What does “observability” mean in this LangGraph + LangSmith setup, and what gets recorded for each turn?
How does the integration get turned on, and why doesn’t the main code need major changes?
Where do traces show up in LangSmith, and how are they organized at first?
Why can conversation “threads” feel mismanaged without thread IDs, and what’s the fix?
What code-level change is required to enable thread organization, and how does it affect the dashboard?
Review Questions
- What specific metrics and payload details does LangSmith display inside a single trace for a chatbot turn?
- How does passing a thread_id (or session_id/conversation_id) change how traces are grouped in LangSmith?

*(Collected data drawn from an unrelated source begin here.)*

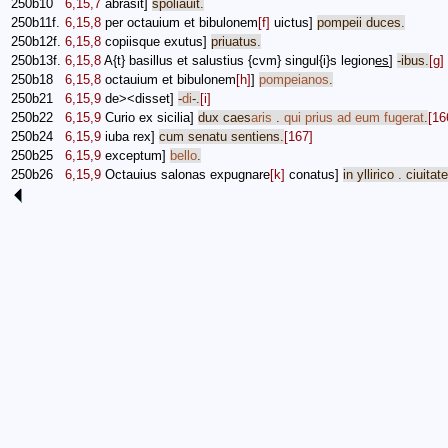
250b10
6,15,7
abrasit
]
spoliauit
.
250b11f.
6,15,8
per
octauium
et
bibulonem
[f]
uictus
]
pompeii
duces
.
250b12f.
6,15,8
copiisque
exutus
]
priuatus
.
250b13f.
6,15,8
A
{
t
}
basillus
et
salustius
{
cvm
}
singul
{
i
}
s
legion
es
]
-
ibus
.
[g]
250b18
6,15,8
octauium
et
bibulonem
[h]
]
pompeianos
.
250b21
6,15,9
de
><
disset
]
-
di
-.
[i]
250b22
6,15,9
Curio
ex
sicilia
]
dux
caes
aris
.
qui
prius
ad
eum
fugerat
.
[16
250b24
6,15,9
iuba
rex
]
cum
senatu
sentiens
.
[167]
250b25
6,15,9
exceptum
]
bello
.
250b26
6,15,9
Octauius
salonas
expugnare
[k]
conatus
]
in
yllirico
.
ciuitat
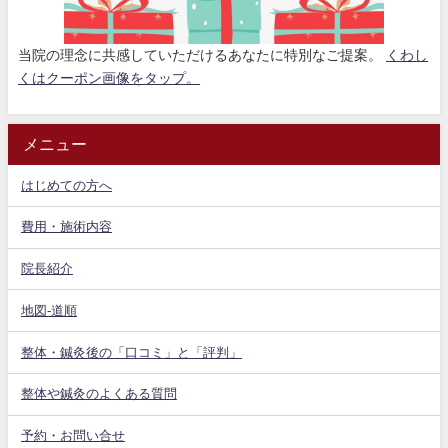
当院の理念に共感していただけるあなたに特別なご提案。
くわし
くはクーポン画像をタップ。
メニュー
はじめての方へ
費用・施術内容
院長紹介
地図-道順
整体・鍼灸後の「口コミ」と「評判」
整体や鍼灸のよくある質問
予約・お問い合せ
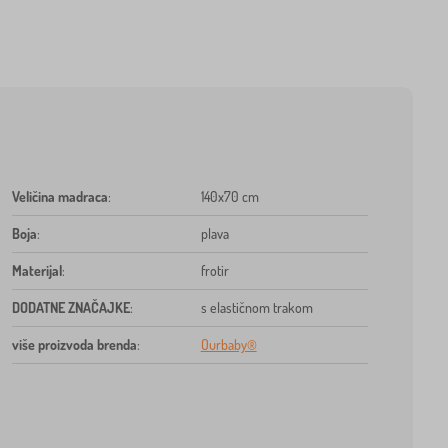
Veličina madraca
:
140x70 cm
Boja
:
plava
Materijal
:
frotir
DODATNE ZNAČAJKE
:
s elastičnom trakom
više proizvoda brenda
:
Ourbaby®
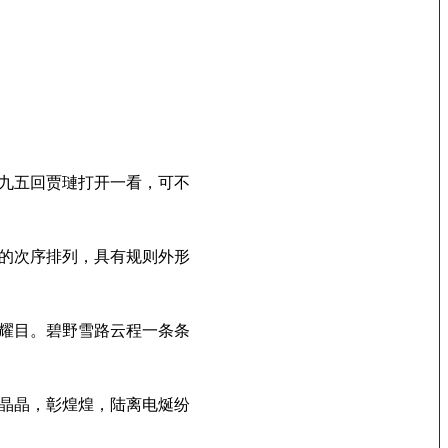
九五回贾璉打开一看，可不
的次序排列，具有规则外形
耀目。碧野雪路云程一条条
晶晶，彰煌煌，陆离电烻纷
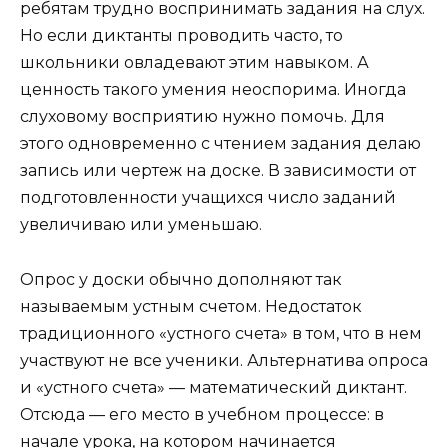
ребятам трудно воспринимать задания на слух.
Но если диктанты проводить часто, то
школьники овладевают этим навыком. А
ценность такого умения неоспорима. Иногда
слуховому восприятию нужно помочь. Для
этого одновременно с чтением задания делаю
запись или чертеж на доске. В зависимости от
подготовленности учащихся число заданий
увеличиваю или уменьшаю.
Опрос у доски обычно дополняют так
называемым устным счетом. Недостаток
традиционного «устного счета» в том, что в нем
участвуют не все ученики. Альтернатива опроса
и «устного счета» — математический диктант.
Отсюда — его место в учебном процессе: в
начале урока, на котором начинается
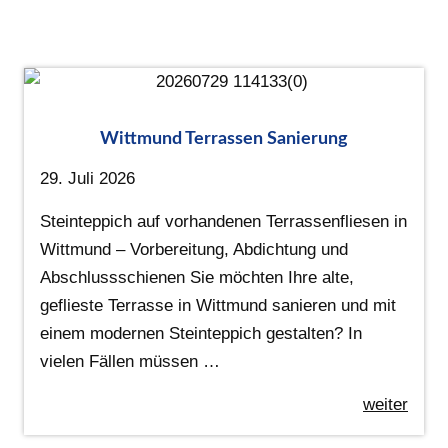
Wittmund Terrassen Sanierung
29. Juli 2026
Steinteppich auf vorhandenen Terrassenfliesen in
Wittmund – Vorbereitung, Abdichtung und
Abschlussschienen Sie möchten Ihre alte,
geflieste Terrasse in Wittmund sanieren und mit
einem modernen Steinteppich gestalten? In
vielen Fällen müssen …
weiter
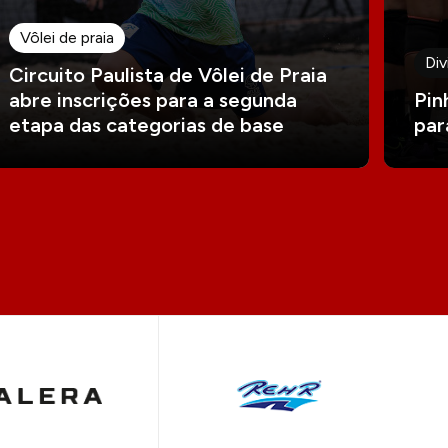
Vôlei de praia
Div
Circuito Paulista de Vôlei de Praia
abre inscrições para a segunda
Pin
etapa das categorias de base
par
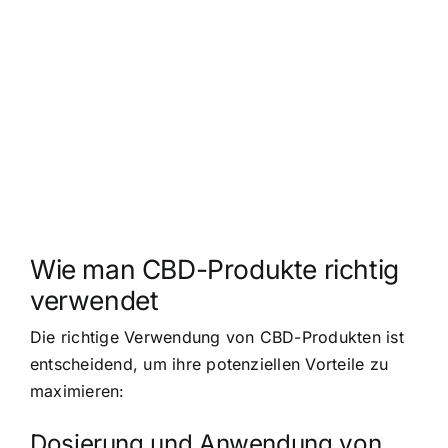
Wie man CBD-Produkte richtig
verwendet
Die richtige Verwendung von CBD-Produkten ist
entscheidend, um ihre potenziellen Vorteile zu
maximieren:
Dosierung und Anwendung von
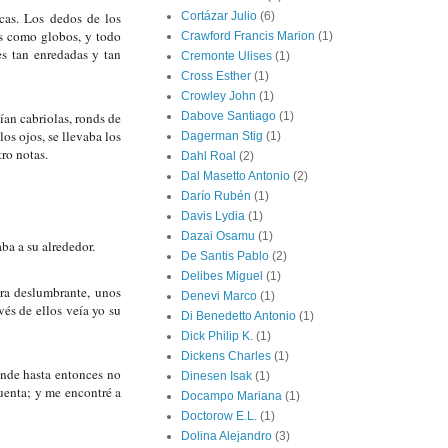
cas. Los dedos de los 
Cortázar Julio
(6)
s como globos, y todo 
Crawford Francis Marion
(1)
s tan enredadas y tan 
Cremonte Ulises
(1)
Cross Esther
(1)
Crowley John
(1)
an cabriolas, ronds de 
Dabove Santiago
(1)
los ojos, se llevaba los 
Dagerman Stig
(1)
tro notas.
Dahl Roal
(2)
Dal Masetto Antonio
(2)
Darío Rubén
(1)
Davis Lydia
(1)
Dazai Osamu
(1)
ba a su alrededor.
De Santis Pablo
(2)
Delibes Miguel
(1)
ra deslumbrante, unos 
Denevi Marco
(1)
és de ellos veía yo su 
Di Benedetto Antonio
(1)
Dick Philip K.
(1)
Dickens Charles
(1)
onde hasta entonces no 
Dinesen Isak
(1)
enta; y me encontré a 
Docampo Mariana
(1)
Doctorow E.L.
(1)
Dolina Alejandro
(3)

- Why is thread-aware observability important when scaling from single-turn tests to multi-conversation production usage?
Key Points
- 1
LangSmith observability for LangGraph captures end-to-end traces per chatbot turn, including LangGraph node execution, LLM input/output, token usage, and latency breakdowns.
- 2
Environment-variable setup (API key, endpoint, tracing enabled flag, and project name) enables automatic tracing without major changes to the main chatbot code path.
- 3
Each user message/AI response pair becomes a separate trace inside the configured LangSmith project, making turn-level inspection possible.
- 4
Without thread IDs, separate conversations can appear confusingly stored; adding thread grouping resolves this by separating conversations into distinct threads.
- 5
Passing a thread_id (or session_id/conversation_id) via invocation configuration/metadata is the key code change to organize traces correctly.
- 6
Adding metadata like a clearer run name improves dashboard readability by making traces easier to interpret as “chat turns.”